**The data:**

= = = = =

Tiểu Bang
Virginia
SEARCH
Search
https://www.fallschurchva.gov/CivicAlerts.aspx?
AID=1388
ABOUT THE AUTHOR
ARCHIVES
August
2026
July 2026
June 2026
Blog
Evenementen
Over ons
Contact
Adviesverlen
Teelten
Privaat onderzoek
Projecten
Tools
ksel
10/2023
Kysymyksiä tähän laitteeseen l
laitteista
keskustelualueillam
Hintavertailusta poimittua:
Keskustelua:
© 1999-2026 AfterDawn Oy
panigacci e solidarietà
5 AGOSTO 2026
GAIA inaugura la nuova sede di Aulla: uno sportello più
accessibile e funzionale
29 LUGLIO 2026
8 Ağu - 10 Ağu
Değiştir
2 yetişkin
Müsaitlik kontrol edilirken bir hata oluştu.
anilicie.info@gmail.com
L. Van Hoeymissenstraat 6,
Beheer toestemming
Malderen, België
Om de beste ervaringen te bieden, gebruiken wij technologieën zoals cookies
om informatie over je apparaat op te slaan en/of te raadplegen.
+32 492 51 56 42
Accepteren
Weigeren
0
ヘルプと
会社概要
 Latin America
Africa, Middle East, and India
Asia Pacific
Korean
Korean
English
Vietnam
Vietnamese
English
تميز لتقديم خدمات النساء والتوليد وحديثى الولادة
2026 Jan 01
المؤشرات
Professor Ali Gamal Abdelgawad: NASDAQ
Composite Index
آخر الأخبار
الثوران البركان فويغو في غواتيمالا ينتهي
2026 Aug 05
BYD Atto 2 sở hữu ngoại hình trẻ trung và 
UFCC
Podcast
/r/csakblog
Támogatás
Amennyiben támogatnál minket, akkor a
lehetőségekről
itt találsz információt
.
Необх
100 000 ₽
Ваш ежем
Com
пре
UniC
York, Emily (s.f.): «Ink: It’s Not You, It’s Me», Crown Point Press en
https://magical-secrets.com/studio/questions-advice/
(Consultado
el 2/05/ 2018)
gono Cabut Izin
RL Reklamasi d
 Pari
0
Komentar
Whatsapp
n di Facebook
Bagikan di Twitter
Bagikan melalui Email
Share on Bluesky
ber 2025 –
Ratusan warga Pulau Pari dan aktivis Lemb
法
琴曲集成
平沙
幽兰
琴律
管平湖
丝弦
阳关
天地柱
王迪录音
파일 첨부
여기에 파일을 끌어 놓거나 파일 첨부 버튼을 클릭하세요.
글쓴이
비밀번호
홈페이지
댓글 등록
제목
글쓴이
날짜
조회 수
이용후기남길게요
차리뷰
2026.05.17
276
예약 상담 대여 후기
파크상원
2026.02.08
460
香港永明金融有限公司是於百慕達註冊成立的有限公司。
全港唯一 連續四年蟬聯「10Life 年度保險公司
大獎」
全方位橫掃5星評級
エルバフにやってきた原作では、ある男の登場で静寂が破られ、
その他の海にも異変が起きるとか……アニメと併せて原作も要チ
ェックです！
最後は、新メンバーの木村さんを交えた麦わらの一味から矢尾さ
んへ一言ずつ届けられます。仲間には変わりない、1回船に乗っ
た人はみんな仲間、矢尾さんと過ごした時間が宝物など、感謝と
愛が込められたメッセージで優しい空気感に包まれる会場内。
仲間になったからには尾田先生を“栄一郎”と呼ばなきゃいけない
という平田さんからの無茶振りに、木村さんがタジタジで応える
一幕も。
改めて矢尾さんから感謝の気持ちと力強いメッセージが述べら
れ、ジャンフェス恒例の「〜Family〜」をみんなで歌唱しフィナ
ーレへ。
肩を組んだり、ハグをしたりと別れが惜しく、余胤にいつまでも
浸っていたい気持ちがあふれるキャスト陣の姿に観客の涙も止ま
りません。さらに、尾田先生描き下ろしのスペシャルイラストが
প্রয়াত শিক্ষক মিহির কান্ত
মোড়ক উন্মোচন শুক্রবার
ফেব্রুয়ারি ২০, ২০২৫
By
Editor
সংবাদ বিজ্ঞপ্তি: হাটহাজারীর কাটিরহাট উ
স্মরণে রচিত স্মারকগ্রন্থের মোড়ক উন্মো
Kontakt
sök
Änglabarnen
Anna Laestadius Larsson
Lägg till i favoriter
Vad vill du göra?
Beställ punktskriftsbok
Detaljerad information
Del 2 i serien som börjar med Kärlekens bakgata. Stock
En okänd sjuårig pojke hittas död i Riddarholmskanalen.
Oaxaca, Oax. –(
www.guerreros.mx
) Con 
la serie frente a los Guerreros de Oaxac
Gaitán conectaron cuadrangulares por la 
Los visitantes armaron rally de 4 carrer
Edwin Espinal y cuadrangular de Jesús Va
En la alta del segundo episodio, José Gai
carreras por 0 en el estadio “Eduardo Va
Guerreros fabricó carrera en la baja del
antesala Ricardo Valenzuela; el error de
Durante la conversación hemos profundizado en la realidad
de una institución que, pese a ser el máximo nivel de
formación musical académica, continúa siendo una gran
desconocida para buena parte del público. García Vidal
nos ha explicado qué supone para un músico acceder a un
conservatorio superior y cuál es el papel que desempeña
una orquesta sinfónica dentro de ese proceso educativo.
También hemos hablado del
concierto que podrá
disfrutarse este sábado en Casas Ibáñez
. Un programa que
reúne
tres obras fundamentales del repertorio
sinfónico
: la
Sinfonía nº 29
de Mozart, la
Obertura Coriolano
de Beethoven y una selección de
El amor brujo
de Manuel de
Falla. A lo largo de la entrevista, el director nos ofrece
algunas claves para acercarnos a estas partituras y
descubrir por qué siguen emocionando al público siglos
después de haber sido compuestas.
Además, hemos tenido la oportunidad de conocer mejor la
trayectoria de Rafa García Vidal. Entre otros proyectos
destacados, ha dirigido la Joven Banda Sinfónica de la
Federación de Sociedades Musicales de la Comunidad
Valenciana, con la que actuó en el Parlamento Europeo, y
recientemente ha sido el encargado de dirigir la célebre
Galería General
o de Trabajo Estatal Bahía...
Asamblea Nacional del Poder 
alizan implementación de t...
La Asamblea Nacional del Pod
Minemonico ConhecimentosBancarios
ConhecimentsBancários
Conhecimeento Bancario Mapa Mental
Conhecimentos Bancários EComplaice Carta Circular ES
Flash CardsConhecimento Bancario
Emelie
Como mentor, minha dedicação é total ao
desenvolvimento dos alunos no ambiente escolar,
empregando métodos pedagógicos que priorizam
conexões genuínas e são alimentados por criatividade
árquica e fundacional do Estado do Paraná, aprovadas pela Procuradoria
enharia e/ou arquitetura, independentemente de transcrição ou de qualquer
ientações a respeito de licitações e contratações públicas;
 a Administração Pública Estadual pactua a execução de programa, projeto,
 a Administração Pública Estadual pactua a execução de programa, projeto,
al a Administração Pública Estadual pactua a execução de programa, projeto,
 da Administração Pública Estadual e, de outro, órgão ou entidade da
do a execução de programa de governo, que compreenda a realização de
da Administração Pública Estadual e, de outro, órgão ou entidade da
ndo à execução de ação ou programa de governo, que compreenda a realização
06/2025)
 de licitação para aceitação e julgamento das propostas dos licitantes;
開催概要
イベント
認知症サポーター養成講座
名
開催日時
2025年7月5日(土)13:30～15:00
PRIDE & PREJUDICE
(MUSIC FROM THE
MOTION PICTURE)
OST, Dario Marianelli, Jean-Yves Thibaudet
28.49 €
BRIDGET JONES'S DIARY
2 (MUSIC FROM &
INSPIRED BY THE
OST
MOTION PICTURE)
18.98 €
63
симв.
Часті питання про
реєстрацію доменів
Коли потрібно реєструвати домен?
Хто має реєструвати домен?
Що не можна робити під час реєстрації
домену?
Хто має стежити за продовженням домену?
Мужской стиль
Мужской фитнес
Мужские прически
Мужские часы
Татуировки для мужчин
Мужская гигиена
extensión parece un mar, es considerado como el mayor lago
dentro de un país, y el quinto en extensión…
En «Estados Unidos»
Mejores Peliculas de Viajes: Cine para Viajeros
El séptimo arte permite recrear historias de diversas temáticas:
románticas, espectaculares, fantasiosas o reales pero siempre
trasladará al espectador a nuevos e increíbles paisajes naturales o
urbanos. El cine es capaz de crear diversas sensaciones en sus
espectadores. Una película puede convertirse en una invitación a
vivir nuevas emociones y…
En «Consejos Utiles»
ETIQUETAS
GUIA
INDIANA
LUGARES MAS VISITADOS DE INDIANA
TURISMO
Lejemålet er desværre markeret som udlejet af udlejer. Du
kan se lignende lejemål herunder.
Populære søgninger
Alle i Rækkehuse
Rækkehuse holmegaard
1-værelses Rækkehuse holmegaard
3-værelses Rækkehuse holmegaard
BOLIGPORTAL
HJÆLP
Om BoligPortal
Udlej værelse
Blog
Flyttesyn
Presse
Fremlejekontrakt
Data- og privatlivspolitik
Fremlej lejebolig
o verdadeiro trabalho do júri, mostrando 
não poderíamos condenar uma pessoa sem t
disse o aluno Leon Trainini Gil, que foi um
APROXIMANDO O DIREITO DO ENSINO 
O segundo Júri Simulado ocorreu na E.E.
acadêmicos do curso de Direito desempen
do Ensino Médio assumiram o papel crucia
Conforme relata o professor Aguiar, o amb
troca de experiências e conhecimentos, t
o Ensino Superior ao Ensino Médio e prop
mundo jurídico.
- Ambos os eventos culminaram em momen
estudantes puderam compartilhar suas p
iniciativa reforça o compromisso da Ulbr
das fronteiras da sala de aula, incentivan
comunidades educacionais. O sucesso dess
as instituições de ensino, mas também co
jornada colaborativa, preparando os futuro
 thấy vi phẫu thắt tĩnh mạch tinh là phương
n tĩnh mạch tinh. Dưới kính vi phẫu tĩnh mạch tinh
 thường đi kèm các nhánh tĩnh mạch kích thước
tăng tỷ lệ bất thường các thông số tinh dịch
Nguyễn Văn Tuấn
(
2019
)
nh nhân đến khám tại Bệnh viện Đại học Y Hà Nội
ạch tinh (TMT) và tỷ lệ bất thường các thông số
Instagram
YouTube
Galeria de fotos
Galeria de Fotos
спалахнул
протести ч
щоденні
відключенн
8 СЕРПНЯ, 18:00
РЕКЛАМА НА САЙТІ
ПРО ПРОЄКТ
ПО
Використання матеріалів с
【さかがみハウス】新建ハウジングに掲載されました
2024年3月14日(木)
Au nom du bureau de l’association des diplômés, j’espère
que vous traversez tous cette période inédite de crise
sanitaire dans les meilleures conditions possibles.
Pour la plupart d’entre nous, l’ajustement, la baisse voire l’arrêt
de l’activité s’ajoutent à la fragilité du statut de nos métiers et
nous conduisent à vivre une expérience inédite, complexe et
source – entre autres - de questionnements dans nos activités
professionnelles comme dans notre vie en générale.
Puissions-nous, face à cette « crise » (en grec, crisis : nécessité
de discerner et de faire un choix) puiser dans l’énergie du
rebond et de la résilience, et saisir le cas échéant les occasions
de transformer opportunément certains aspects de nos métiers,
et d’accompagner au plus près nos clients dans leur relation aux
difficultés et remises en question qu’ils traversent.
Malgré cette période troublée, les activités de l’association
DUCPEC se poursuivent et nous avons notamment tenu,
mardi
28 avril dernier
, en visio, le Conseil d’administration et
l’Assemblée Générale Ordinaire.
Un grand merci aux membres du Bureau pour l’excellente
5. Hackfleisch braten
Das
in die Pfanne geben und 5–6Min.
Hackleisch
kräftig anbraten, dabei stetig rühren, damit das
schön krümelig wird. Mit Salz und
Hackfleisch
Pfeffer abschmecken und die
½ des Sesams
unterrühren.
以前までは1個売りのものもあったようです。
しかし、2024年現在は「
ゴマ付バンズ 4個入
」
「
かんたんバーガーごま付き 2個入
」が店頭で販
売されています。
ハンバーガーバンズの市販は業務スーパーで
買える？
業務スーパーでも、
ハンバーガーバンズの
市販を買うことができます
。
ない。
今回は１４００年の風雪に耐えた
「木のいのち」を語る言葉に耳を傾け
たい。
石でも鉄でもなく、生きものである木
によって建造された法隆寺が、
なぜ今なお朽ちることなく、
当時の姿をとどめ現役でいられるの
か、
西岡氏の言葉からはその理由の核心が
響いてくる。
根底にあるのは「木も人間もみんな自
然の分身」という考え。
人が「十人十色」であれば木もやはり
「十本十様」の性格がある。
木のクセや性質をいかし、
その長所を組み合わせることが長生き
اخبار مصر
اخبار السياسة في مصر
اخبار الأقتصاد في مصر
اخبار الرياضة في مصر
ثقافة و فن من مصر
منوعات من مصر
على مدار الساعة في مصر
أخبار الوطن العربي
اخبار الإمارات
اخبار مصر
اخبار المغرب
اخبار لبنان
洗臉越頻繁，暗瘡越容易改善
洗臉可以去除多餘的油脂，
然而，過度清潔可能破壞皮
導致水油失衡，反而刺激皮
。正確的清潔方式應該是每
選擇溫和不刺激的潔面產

= = = = =

**Aim of the exercise:**
Return every line of the entries above that the string "реєструвати" appears in.

**Written answer:**
Коли потрібно реєструвати домен?
Хто має реєструвати домен?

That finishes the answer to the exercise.